Un camionista straniero, di nazionalità polacca, Ryszard Kosinski, è morto dissanguato a bordo del suo camion (nella foto) posteggiato nell’autoporto di Savona. L’uomo che aveva 45 anni, è stato ferito mortalmente con una coltellata nel corso di una rissa con altri camionisti, tre dei quali sarebbero già stati individuati dalla polizia e portati in questura per gli interrogatori. Le indagini della squadra mobile sono coordinate dal pubblico ministero Chiara Venturi. I tre sono in stato di fermo. Si tratta di Pawel Pawloski, 40 anni, polacco, Filippau Aliaksei, 43, e Mikhailau Dzmitri, 40, questi ultimi due bielorussi.
La ricostruzione
L’allarme è scattato intorno alle 20 di questa sera quando alla centrale operativa del 112 è arrivata la richiesta di soccorso per un camionista che era nell’abitacolo del suo camion, in preda a una violenta emorragia e che non stava bene. La prima a intervenire è stata una pattuglia della volante della questura che seguendo una scia di sangue sull’asfalto ha individuato il camion della vittima. L’uomo era ancora vivo, E’ stato lui ad aprire la porta del camion ai poliziotti e a mostrare la ferita a una gamba da cui perdeva molto sangue e che aveva cercato di tamponare con del nastro adesivo.
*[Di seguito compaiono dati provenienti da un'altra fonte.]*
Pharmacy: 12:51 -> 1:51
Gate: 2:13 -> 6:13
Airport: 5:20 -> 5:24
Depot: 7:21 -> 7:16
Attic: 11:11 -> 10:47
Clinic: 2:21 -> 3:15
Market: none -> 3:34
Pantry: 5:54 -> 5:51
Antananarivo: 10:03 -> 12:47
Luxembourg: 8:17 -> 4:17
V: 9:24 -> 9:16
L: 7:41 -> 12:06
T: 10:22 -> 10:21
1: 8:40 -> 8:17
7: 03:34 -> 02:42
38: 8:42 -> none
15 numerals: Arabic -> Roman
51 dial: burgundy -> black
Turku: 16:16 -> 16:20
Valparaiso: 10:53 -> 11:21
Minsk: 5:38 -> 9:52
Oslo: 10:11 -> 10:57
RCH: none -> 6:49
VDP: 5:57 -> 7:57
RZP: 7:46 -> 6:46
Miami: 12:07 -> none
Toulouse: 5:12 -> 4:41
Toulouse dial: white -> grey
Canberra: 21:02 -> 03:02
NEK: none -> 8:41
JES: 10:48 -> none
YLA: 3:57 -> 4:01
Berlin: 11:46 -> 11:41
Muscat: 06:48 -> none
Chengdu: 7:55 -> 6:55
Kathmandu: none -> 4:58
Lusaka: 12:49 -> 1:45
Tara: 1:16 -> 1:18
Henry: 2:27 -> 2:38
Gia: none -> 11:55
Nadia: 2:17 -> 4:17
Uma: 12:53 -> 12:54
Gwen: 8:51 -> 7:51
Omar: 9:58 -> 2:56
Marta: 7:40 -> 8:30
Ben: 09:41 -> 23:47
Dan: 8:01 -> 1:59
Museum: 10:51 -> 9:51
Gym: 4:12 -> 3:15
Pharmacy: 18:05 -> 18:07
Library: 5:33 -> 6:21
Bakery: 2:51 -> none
E’ stato in quel momento, mentre si sfasciava la gamba, che l’uomo ha perso i sensi, è andato in arresto cardiaco. I poliziotti hanno subito chiamato i soccorsi che hanno mobilitato un equipaggio della Croce Rossa e i sanitari con l’automedica i quali si sono trovati di fronte a una situazione ormai disperata. I soccorritori hanno provato a rianimare il camionista polacco, ma dopo vari e disperati tentativi, non hanno potuto fare altro che arrendersi. L’emorragia non ha dato scampo al camionista. Una emorragia che, secondo le prime ipotesi, è stata provocata da una coltellata o con un coccio di bottiglia che ha reciso l’arteria tibiale.
Le indagini
A quel punto è stata avvertita la squadra mobile e sono scattate le prime indagini coordinate dal dirigente Rosalba Garello che è stata poi raggiunta dal pubblico ministero Chiara Venturi. Ma i poliziotti delle volanti avevano già individuato i tre camionisti coinvolti nella rissa finita tragicamente, uno dei quali, il polacco, aveva il volto tumefatto. Secondo le prime testimonianze raccolte dagli investigatori, nel piazzale dove si fermano i camionisti intorno alle 19,30 c’era stata una lite molto animata per motivi ancora da chiarire e in quel contesto il quarantacinquenne polacco che lavorava per la ditta R.Gruska, è stato ferito. L’uomo si è quindi trascinato fino al suo camion,un Mercedes Benz, è salito a bordo, si è fasciato la ferita come ha potuto, ma l’emorragia non gli ha dato scampo. Fino a tarda notte i poliziotti hanno setacciato in lungo e in largo l’autoporto in cerca del coltello, dell’arma del delitto. Poi la svolta con il fermo dei tre autotrasportatori.